══ Source information ══
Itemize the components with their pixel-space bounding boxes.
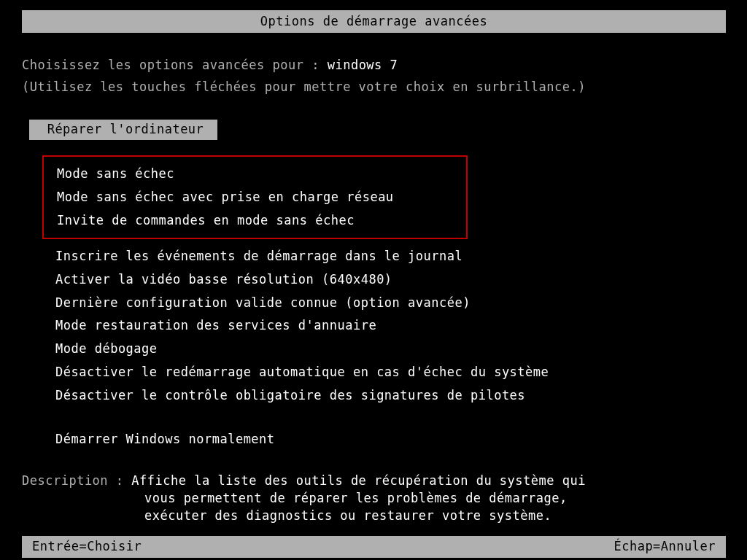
repair-label: Réparer l'ordinateur [43, 122, 204, 136]
option-disable-driver-sig[interactable]: Désactiver le contrôle obligatoire des s… [55, 384, 549, 408]
description-block: Description : Affiche la liste des outil… [22, 472, 586, 524]
option-safe-mode[interactable]: Mode sans échec [57, 163, 466, 186]
advanced-options-group: Inscrire les événements de démarrage dan… [55, 245, 549, 408]
os-name: windows 7 [328, 58, 398, 72]
safe-mode-group: Mode sans échec Mode sans échec avec pri… [42, 155, 468, 239]
repair-computer-option[interactable]: Réparer l'ordinateur [29, 120, 217, 140]
option-safe-mode-network[interactable]: Mode sans échec avec prise en charge rés… [57, 186, 466, 209]
footer-enter-hint: Entrée=Choisir [32, 538, 142, 556]
description-text-line1: Affiche la liste des outils de récupérat… [131, 473, 586, 488]
arrow-keys-hint: (Utilisez les touches fléchées pour mett… [22, 79, 586, 96]
option-start-normally[interactable]: Démarrer Windows normalement [55, 428, 275, 451]
option-ds-restore[interactable]: Mode restauration des services d'annuair… [55, 314, 549, 338]
description-label: Description : [22, 473, 124, 488]
option-safe-mode-cmd[interactable]: Invite de commandes en mode sans échec [57, 209, 466, 233]
page-title: Options de démarrage avancées [260, 14, 487, 28]
option-last-known-good[interactable]: Dernière configuration valide connue (op… [55, 292, 549, 315]
description-text-line3: exécuter des diagnostics ou restaurer vo… [22, 508, 586, 525]
prompt-prefix: Choisissez les options avancées pour : [22, 58, 320, 72]
option-low-res-video[interactable]: Activer la vidéo basse résolution (640x4… [55, 268, 549, 292]
option-boot-logging[interactable]: Inscrire les événements de démarrage dan… [55, 245, 549, 268]
title-bar: Options de démarrage avancées [22, 10, 726, 33]
footer-escape-hint: Échap=Annuler [614, 538, 716, 556]
footer-bar: Entrée=Choisir Échap=Annuler [22, 536, 726, 558]
description-text-line2: vous permettent de réparer les problèmes… [22, 490, 586, 508]
option-debug-mode[interactable]: Mode débogage [55, 338, 549, 361]
normal-start-group: Démarrer Windows normalement [55, 428, 275, 451]
option-disable-auto-restart[interactable]: Désactiver le redémarrage automatique en… [55, 361, 549, 384]
choose-prompt: Choisissez les options avancées pour : w… [22, 57, 398, 74]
═══
What needs to be done> Transcribe the records above exactly and drop every picture.

Answer section>
Itemize the components with their pixel-space bounding boxes.
repair-label: Réparer l'ordinateur [43, 122, 204, 136]
option-disable-driver-sig[interactable]: Désactiver le contrôle obligatoire des s… [55, 384, 549, 408]
description-block: Description : Affiche la liste des outil… [22, 472, 586, 524]
option-safe-mode[interactable]: Mode sans échec [57, 163, 466, 186]
advanced-options-group: Inscrire les événements de démarrage dan… [55, 245, 549, 408]
os-name: windows 7 [328, 58, 398, 72]
safe-mode-group: Mode sans échec Mode sans échec avec pri… [42, 155, 468, 239]
repair-computer-option[interactable]: Réparer l'ordinateur [29, 120, 217, 140]
option-safe-mode-network[interactable]: Mode sans échec avec prise en charge rés… [57, 186, 466, 209]
footer-enter-hint: Entrée=Choisir [32, 538, 142, 556]
description-text-line1: Affiche la liste des outils de récupérat… [131, 473, 586, 488]
arrow-keys-hint: (Utilisez les touches fléchées pour mett… [22, 79, 586, 96]
option-start-normally[interactable]: Démarrer Windows normalement [55, 428, 275, 451]
option-ds-restore[interactable]: Mode restauration des services d'annuair… [55, 314, 549, 338]
description-label: Description : [22, 473, 124, 488]
option-safe-mode-cmd[interactable]: Invite de commandes en mode sans échec [57, 209, 466, 233]
page-title: Options de démarrage avancées [260, 14, 487, 28]
option-last-known-good[interactable]: Dernière configuration valide connue (op… [55, 292, 549, 315]
description-text-line3: exécuter des diagnostics ou restaurer vo… [22, 508, 586, 525]
prompt-prefix: Choisissez les options avancées pour : [22, 58, 320, 72]
option-low-res-video[interactable]: Activer la vidéo basse résolution (640x4… [55, 268, 549, 292]
option-boot-logging[interactable]: Inscrire les événements de démarrage dan… [55, 245, 549, 268]
title-bar: Options de démarrage avancées [22, 10, 726, 33]
footer-escape-hint: Échap=Annuler [614, 538, 716, 556]
footer-bar: Entrée=Choisir Échap=Annuler [22, 536, 726, 558]
description-text-line2: vous permettent de réparer les problèmes… [22, 490, 586, 508]
option-debug-mode[interactable]: Mode débogage [55, 338, 549, 361]
normal-start-group: Démarrer Windows normalement [55, 428, 275, 451]
option-disable-auto-restart[interactable]: Désactiver le redémarrage automatique en… [55, 361, 549, 384]
choose-prompt: Choisissez les options avancées pour : w… [22, 57, 398, 74]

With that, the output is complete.